According to a 2013 Pew Research study, 60 percent of Jews in the United States believe that a person cannot be Jewish if they believe that Yeshua is the Messiah. In 2017, the Jerusalem Post published an article entitled, “Will Israel Ever Accept Messianic Jews?” The article states, “[Messianic Jews] are ineligible to make aliya … they are excluded from the Law of Return as people who have voluntarily converted out of Judaism.” In large part, the Jewish community does not consider Messianic Jews to be Jewish. But this raises the question: Has this always been the case?
Did the Jewish community of ancient Judea think Messianic Jews left Judaism? In Acts 5, Luke reports that the apostles were brought before the Sanhedrin to be judged for teaching that Yeshua was the risen Messiah. This resulted in them being flogged. Paul received similar punishment. In 2 Corinthians 11:24, Paul writes, “Five times I received at the hands of the [Jewish Leaders] the forty lashes less one.” Jewish authorities punished early Messianic Jews for breaking Jewish law. But the very fact of their punishment is what is so telling here. They were liable to be disciplined for breaking Jewish law because the Jewish authorities implicitly understood these Messianic Jews to be Jewish. Jewish scholar Claudia Setzer explains that this kind of punishment was intended to “keep recalcitrant Jews in good standing in the community.” The Sanhedrin would have never condemned non-Jews of breaking Jewish law.
In Acts 24 Luke records how the Sanhedrin implicitly recognized the Jewishness of the early Messianic Jewish movement. Tertullus, the attorney of the high priest prosecutes Paul before the Roman governor of Judea. He argues that Paul was disrupting the peace in the Jewish community and had attempted to profane the temple. In making these accusations, he states that Paul belonged to a Jewish sect called “the Nazarenes.” Paul clarifies that he belongs to “the Way, which they call a sect.” In the Second Temple Period, sects of Judaism were considered “ways” of Jewish belief and practice, and the early Messianic Jewish movement was one of them. Early Messianic Jews called their sect “the Way” alluding to Isaiah 40:3.12 Tertullus called followers of Yeshua “the Nazarenes” as opposed to “the Way” because “the Way” was too “theologically loaded” for the Sanhedrin to use.

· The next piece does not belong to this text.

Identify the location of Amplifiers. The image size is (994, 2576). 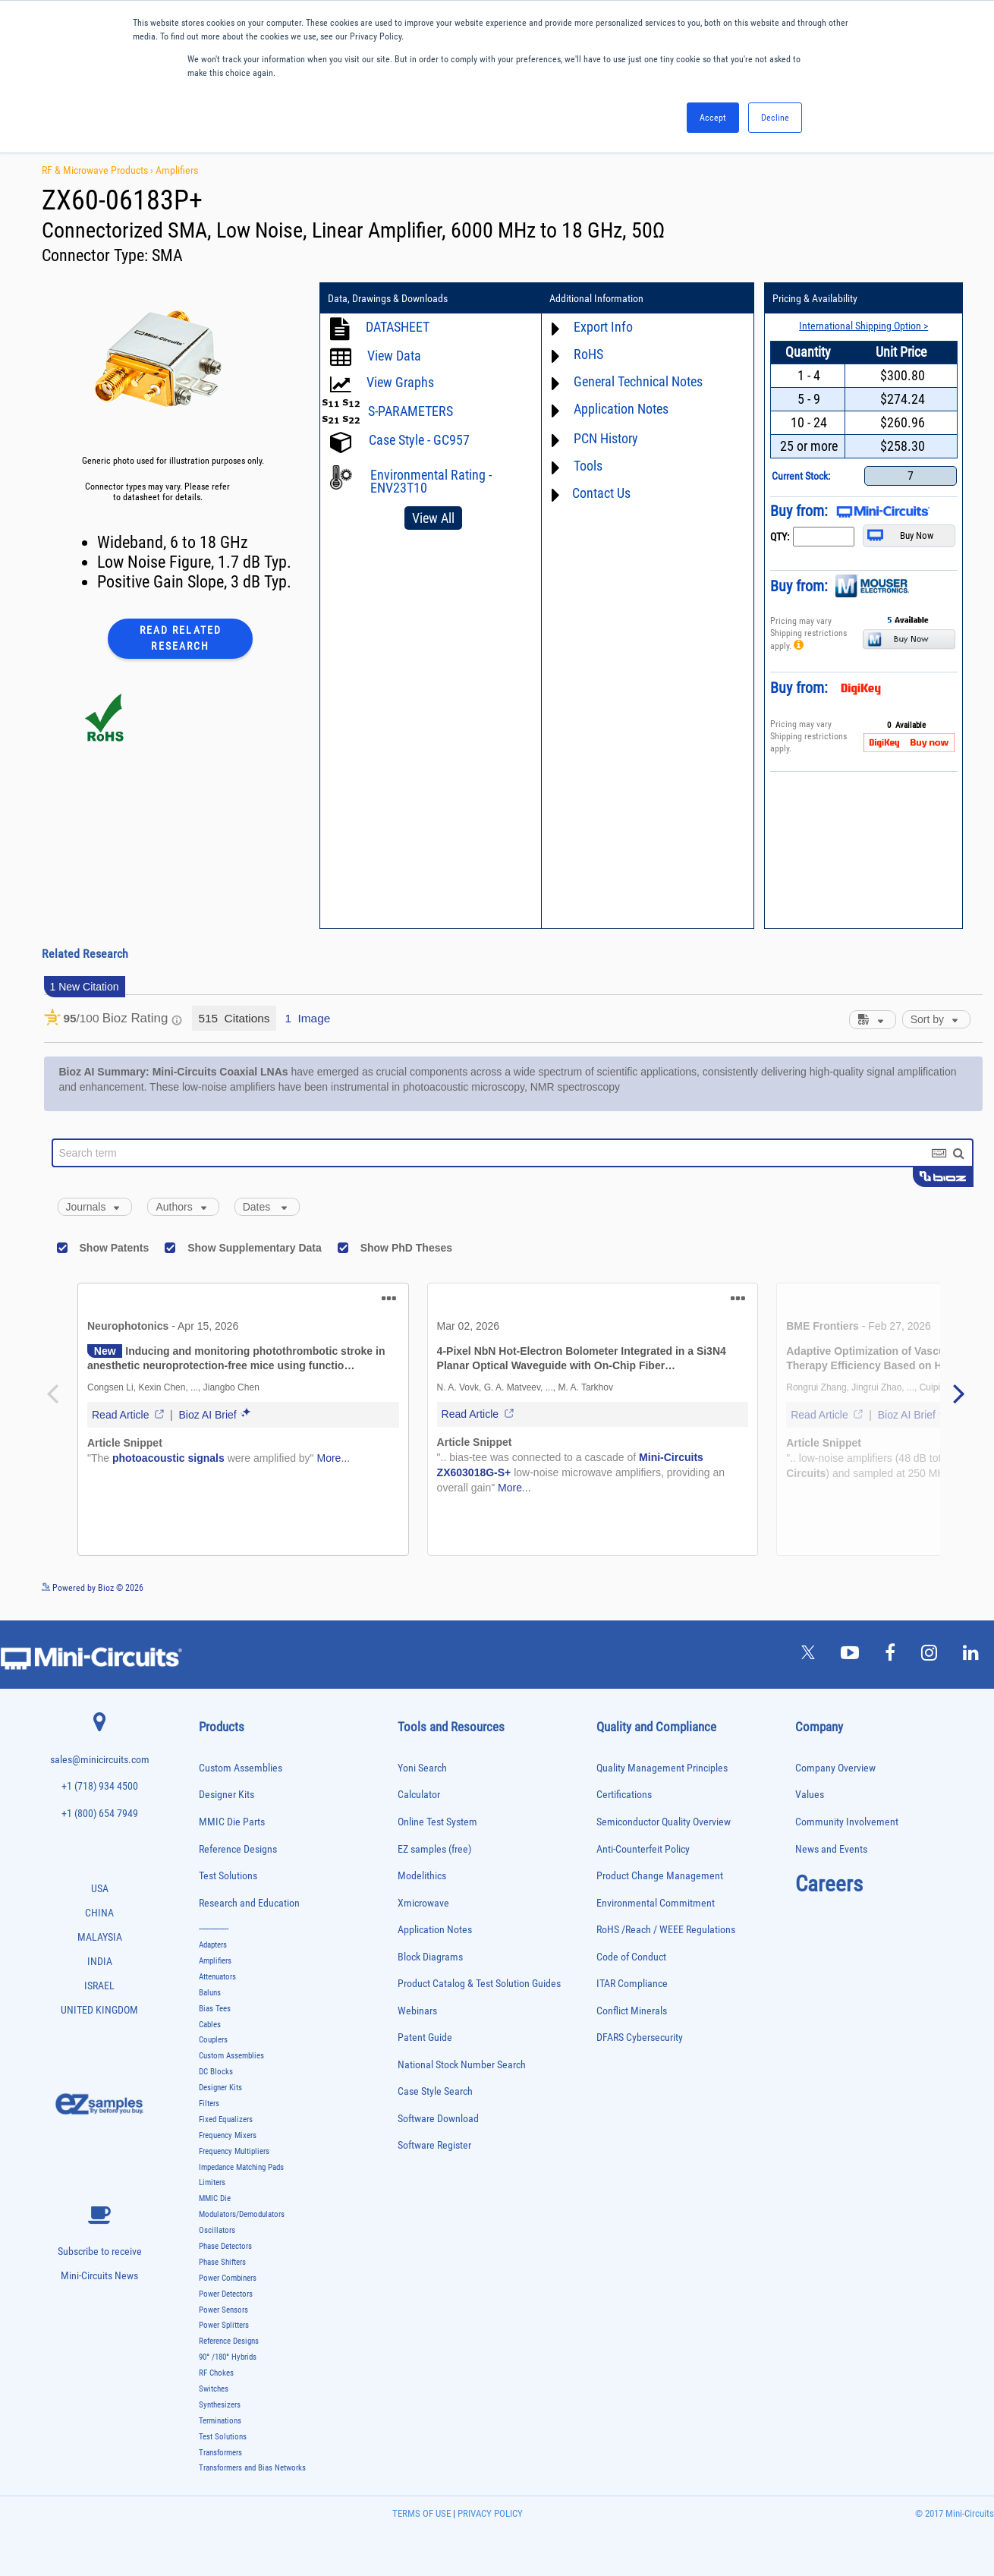 (177, 170).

The Sanhedrin did not dispute the Jewishness of the early Messianic Jewish movement; they disputed that God had raised Yeshua from the dead. Jewish scholar Daniel Boyarin rightly points out that Paul says, “according to the Way, which they call a sect” because Paul views the Way as “the true way, while the Jews [outside his group] say it is just another school of Judaism.” The Jewish community did not believe that Jews who joined the Way had converted to a new religion outside of Judaism. In fact, the Greek word for “conversion” appears only once in the New Testament, in Acts 15:3, and as the late Jewish scholar Pinchas Lapide wrote, “[it] refers to the conversion of the Gentiles to the God of Israel.”

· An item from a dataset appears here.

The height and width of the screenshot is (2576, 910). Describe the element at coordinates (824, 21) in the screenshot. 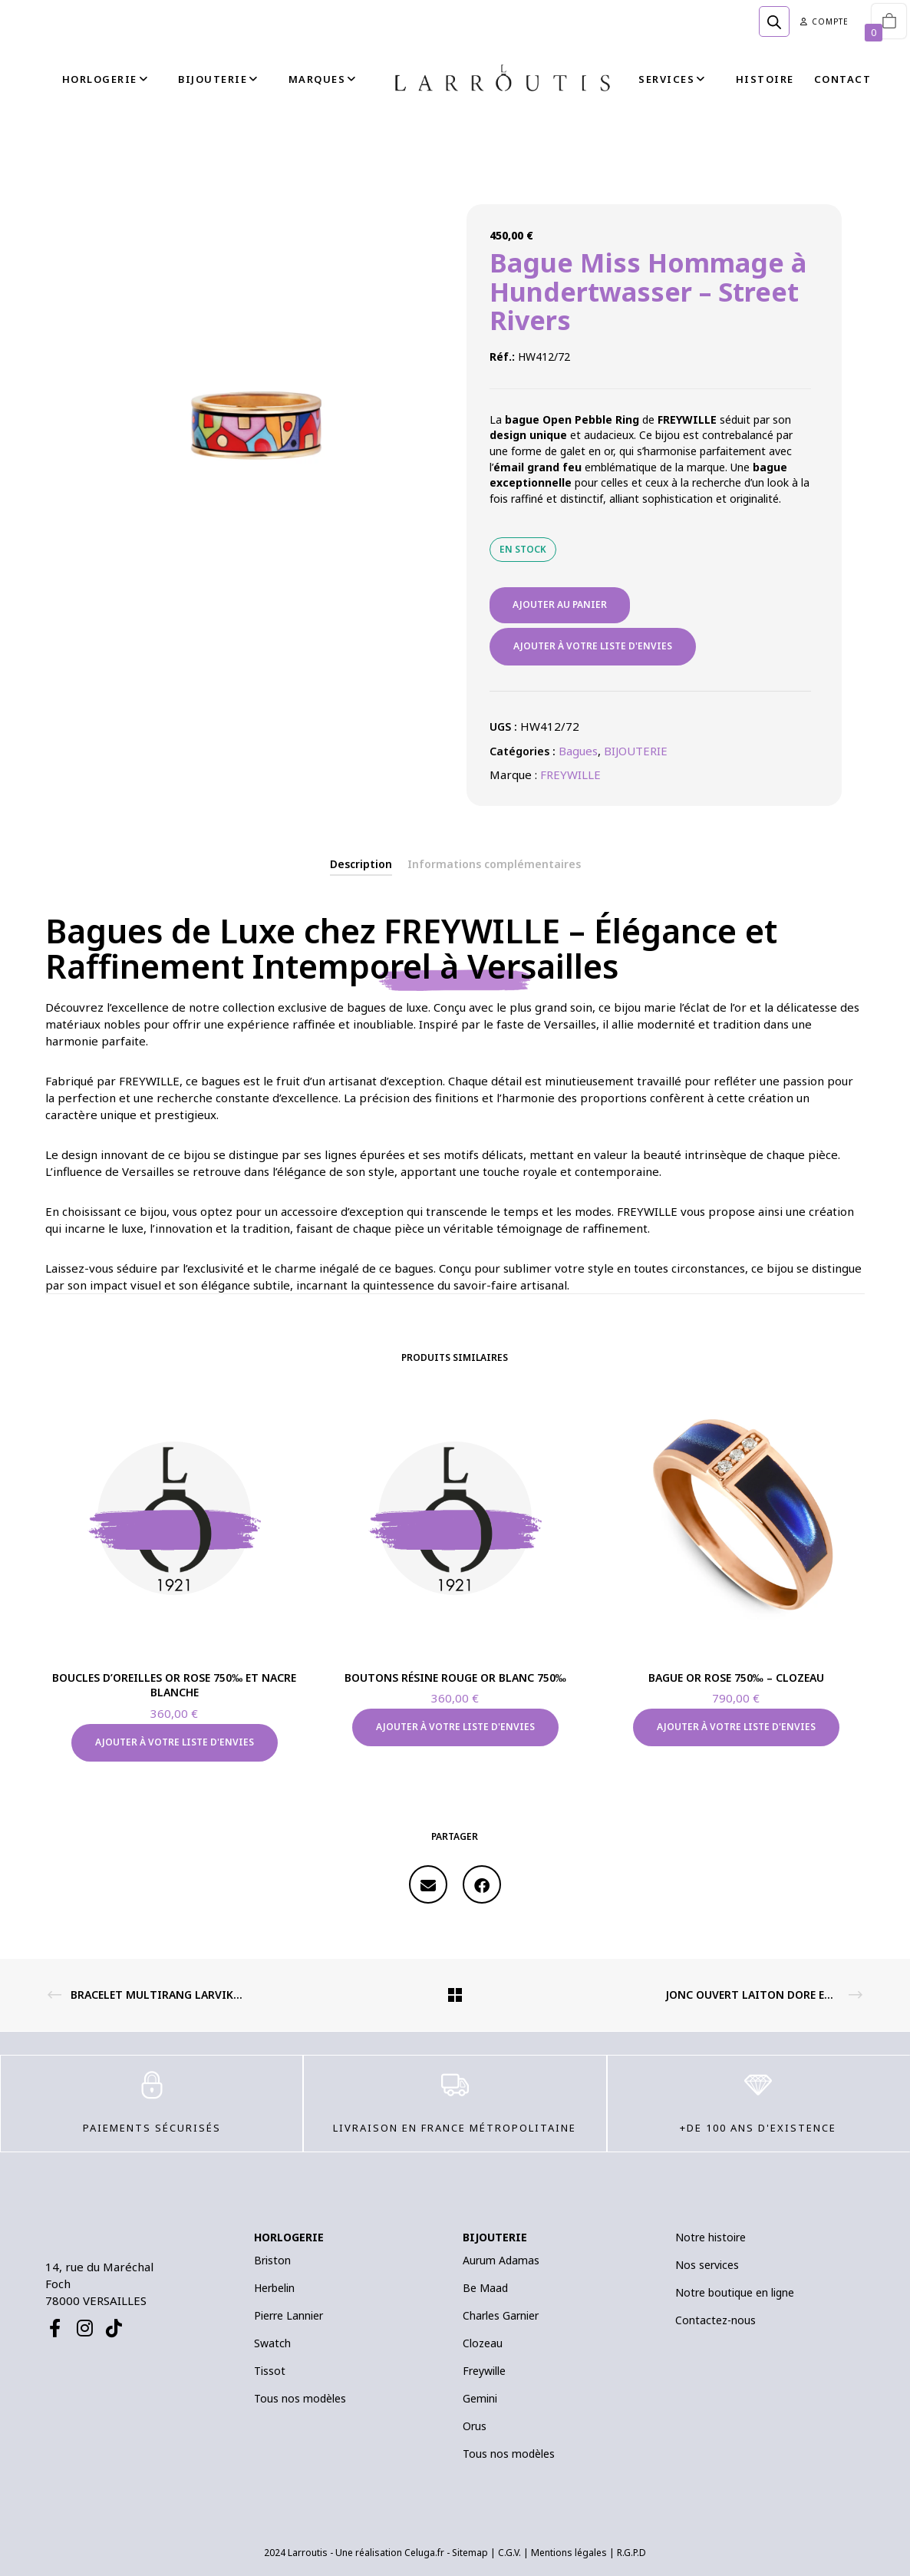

The central belief of the Way was that God raised Yeshua from the dead. In Acts 23, Luke records that Paul was brought to trial before the Sanhedrin for teaching this belief. The three most prominent Jewish sects during this period, the Pharisees, Sadducees, and the Essenes, had less than ten thousand members. While the Pharisees believed in the resurrection of the dead, the Sadducees did not. Knowing this, Paul found common ground with the Pharisees. He appealed to their shared hope in the resurrection of the dead and related that belief to the resurrection of Yeshua. The Pharisees recognized that if Yeshua rose from the dead then this would be definitive proof that they were right about the resurrection of the dead. They concluded Paul’s trial by saying, “We find nothing wrong in this man.” Even the central belief of the early Messianic Jews was considered to be a Jewish belief.
Early Messianic Jews were not only considered to be Jewish by the Jewish community, but their sect, the Way, was a major sect of Judaism at the time. New Testament scholar James Charlesworth states, “Today, Jewish and Christian experts of Second Temple Judaism … acknowledge that what would become Christianity was for decades a sect within Judaism.” In large part, today, Messianic Jews are not accepted as fellow Jews within the Jewish community, but this was not the case in the first century.